Here are more tips for running FoundationPose from the authors: https://github.com/NVlabs/FoundationPose/issues/44#issuecomment-2048141043 https://github.com/030422Lee/FoundationPose_manual
A huge thanks to the FoundationPose authors for developing and releasing this model! Also thank you to Justin Wit for helping me setup tasks and collect data for all the experiments shown.
References
Devlin, Jacob, Ming-Wei Chang, Kenton Lee, and Kristina Toutanova. "Bert: Pre-training of deep bidirectional transformers for language understanding." In Proceedings of the 2019 conference of the North American chapter of the association for computational linguistics: human language technologies, volume 1 (long and short papers), pp. 4171-4186. 2019.
Kirillov, Alexander, Eric Mintun, Nikhila Ravi, Hanzi Mao, Chloe Rolland, Laura Gustafson, Tete Xiao et al. "Segment anything." In Proceedings of the IEEE/CVF international conference on computer vision, pp. 4015-4026. 2023.
Liu, Shilong, Zhaoyang Zeng, Tianhe Ren, Feng Li, Hao Zhang, Jie Yang, Qing Jiang et al. "Grounding dino: Marrying dino with grounded pre-training for open-set object detection." In European Conference on Computer Vision, pp. 38-55. Cham: Springer Nature Switzerland, 2024.
Medeiros, Luca. 2023. lang-segment-anything. GitHub. https://github.com/luca-medeiros/lang-segment-anything.
Ravi, Nikhila, Valentin Gabeur, Yuan-Ting Hu, Ronghang Hu, Chaitanya Ryali, Tengyu Ma, Haitham Khedr et al. "Sam 2: Segment anything in images and videos." arXiv preprint arXiv:2408.00714 (2024).

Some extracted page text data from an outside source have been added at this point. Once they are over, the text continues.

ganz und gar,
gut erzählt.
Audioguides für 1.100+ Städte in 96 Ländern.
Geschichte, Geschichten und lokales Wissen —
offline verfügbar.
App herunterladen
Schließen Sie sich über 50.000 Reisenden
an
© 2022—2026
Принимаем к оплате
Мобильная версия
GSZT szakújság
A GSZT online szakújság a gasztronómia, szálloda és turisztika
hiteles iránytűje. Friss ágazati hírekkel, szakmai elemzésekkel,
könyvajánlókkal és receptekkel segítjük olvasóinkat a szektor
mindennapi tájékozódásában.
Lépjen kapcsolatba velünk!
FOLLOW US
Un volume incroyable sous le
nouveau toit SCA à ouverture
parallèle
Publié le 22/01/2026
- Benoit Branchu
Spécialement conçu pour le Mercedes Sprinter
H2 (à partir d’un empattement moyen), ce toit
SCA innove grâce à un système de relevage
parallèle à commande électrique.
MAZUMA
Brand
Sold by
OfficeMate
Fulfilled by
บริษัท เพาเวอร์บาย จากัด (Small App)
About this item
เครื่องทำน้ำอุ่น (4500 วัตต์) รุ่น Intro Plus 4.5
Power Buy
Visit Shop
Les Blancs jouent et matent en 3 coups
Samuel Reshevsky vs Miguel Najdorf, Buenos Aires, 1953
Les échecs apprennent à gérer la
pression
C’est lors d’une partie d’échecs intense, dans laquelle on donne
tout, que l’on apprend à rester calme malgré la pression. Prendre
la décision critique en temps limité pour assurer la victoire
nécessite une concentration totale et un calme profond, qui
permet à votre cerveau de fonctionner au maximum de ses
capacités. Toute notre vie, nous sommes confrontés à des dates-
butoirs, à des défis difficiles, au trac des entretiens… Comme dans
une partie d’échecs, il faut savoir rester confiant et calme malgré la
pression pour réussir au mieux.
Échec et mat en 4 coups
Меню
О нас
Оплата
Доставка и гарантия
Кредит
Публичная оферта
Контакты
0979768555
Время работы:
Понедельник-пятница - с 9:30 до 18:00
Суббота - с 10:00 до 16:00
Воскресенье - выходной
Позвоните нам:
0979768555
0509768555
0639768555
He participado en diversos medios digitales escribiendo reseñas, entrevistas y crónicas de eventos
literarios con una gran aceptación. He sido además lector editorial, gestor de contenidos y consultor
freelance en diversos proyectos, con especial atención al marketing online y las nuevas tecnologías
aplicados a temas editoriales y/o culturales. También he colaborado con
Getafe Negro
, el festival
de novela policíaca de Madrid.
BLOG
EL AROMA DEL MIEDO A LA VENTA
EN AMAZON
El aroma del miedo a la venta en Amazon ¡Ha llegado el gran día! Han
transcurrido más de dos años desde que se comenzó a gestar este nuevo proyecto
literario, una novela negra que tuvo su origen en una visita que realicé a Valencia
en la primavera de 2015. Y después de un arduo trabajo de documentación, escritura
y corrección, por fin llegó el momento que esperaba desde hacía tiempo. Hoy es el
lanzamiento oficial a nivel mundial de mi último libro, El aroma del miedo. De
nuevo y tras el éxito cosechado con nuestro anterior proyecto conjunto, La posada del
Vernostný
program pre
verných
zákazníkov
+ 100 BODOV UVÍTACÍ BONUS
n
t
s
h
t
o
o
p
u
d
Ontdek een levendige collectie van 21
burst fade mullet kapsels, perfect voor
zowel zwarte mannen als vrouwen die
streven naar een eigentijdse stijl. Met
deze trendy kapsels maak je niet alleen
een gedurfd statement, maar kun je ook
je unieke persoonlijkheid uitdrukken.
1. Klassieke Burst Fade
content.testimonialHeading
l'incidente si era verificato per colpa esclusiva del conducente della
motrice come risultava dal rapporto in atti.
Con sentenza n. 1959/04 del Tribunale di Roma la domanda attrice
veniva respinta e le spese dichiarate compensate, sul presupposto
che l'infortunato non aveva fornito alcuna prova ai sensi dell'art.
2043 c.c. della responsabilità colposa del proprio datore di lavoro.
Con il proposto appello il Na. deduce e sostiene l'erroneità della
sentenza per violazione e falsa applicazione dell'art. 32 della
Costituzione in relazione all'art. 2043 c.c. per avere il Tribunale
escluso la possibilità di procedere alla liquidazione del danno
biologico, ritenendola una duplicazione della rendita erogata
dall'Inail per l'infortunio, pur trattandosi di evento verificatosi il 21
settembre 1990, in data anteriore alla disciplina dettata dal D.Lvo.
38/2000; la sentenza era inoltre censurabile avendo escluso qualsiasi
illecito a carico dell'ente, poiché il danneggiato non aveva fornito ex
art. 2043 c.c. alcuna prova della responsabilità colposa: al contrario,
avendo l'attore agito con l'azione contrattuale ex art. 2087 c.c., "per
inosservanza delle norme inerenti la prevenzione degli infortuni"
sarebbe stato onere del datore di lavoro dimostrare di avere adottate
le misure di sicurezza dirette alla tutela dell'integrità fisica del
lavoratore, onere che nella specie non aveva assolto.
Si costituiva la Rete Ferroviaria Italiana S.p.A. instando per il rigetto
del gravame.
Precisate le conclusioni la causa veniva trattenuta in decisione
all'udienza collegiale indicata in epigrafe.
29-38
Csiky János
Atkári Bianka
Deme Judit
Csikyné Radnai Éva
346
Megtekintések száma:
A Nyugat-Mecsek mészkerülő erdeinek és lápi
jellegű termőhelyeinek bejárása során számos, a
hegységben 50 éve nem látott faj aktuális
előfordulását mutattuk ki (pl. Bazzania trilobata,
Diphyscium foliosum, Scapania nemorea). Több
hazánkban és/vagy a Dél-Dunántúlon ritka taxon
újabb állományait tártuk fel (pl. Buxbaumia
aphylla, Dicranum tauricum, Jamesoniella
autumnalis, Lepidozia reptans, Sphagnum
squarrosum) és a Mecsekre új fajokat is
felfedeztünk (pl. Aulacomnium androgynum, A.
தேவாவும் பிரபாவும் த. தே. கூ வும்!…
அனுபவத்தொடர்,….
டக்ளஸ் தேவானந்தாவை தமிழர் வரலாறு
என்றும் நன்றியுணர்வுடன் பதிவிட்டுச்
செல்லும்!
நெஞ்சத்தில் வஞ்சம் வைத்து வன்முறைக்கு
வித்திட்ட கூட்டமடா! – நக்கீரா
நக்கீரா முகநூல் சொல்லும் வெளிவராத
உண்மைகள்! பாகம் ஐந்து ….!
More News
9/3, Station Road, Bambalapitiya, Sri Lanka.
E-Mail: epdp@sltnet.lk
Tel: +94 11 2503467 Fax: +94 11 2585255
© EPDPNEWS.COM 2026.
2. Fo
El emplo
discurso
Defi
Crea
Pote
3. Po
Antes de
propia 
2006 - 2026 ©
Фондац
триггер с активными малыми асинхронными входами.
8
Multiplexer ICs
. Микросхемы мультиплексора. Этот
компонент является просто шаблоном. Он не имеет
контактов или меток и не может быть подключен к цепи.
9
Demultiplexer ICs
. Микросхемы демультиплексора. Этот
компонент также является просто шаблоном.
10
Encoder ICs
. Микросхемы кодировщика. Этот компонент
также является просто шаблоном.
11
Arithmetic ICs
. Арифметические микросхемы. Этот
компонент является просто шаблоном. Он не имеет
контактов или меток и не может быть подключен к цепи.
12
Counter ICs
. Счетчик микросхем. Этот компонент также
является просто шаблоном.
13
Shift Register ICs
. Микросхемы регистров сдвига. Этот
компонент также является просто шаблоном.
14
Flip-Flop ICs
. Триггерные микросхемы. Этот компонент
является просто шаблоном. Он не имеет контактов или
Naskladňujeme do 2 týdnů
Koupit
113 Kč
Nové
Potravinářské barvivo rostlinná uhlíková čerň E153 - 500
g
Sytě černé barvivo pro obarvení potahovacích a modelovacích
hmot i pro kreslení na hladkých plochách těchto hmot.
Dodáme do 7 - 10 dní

Wen, Bowen, Jonathan Tremblay, Valts Blukis, Stephen Tyree, Thomas Müller, Alex Evans, Dieter Fox, Jan Kautz, and Stan Birchfield. "Bundlesdf: Neural 6-dof tracking and 3d reconstruction of unknown objects." In Proceedings of the IEEE/CVF Conference on Computer Vision and Pattern Recognition, pp. 606-617. 2023.
Wen, Bowen, Wei Yang, Jan Kautz, and Stan Birchfield. "Foundationpose: Unified 6d pose estimation and tracking of novel objects." In Proceedings of the IEEE/CVF Conference on Computer Vision and Pattern Recognition, pp. 17868-17879. 2024.
Zhang, Hao, Feng Li, Shilong Liu, Lei Zhang, Hang Su, Jun Zhu, Lionel M. Ni, and Heung-Yeung Shum. "Dino: Detr with improved denoising anchor boxes for end-to-end object detection." arXiv preprint arXiv:2203.03605 (2022).